The German Catholic Tagespost writes that there have been no less than 202 anti-Semitic incidents in the country after the terrorist invasion by Hamas on October 7th. On most occasions, the state of Israel was “demonised and de-legitimised” in those incidents.

Earlier this week, the synagogue in the Berlin Brunnenstrasse was attacked by two Molotov cocktails, as CNN reported.

The police of the capital city speak about a “religious war in the streets of Berlin”. More than eighty police agents have been wounded in action against pro-Palestinian demonstrations. Glorification of Hamas terror is no exception in the Palestinian communities in Berlin, Idea reports.

In Switzerland, the Christian Democratic group EDU went so far as to start a petition to ban Hamas, as Zukunft-CH reports. In five days, already 10,000 people had signed this petition.


In other countries, there is political debate. The European Parliament supported the right to self-defence for Israel unequivocally on Wednesday. But from the left, there were voices of protest against Israel’s handling of the Palestinian issue.

The same pattern is visible in the member countries.

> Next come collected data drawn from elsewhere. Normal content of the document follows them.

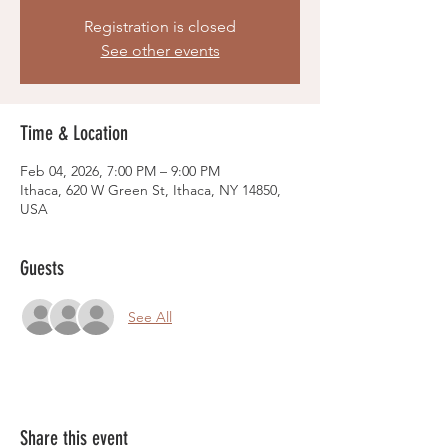
Registration is closed
See other events
Time & Location
Feb 04, 2026, 7:00 PM – 9:00 PM
Ithaca, 620 W Green St, Ithaca, NY 14850,
USA
Guests
See All
Share this event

In the Netherlands, the combined Labour-Green left-wing group regretted the support for a supporting resolution in the Dutch Lower House. The Reformed SGP leader Christ Stoffer had tabled this motion. The new alliance, led by the former EU Commissioner Frans Timmermans, voted for this resolution in the Parliament but apologised for this later, according to Euractiv. “We should have made a different choice here,” they said in a press release.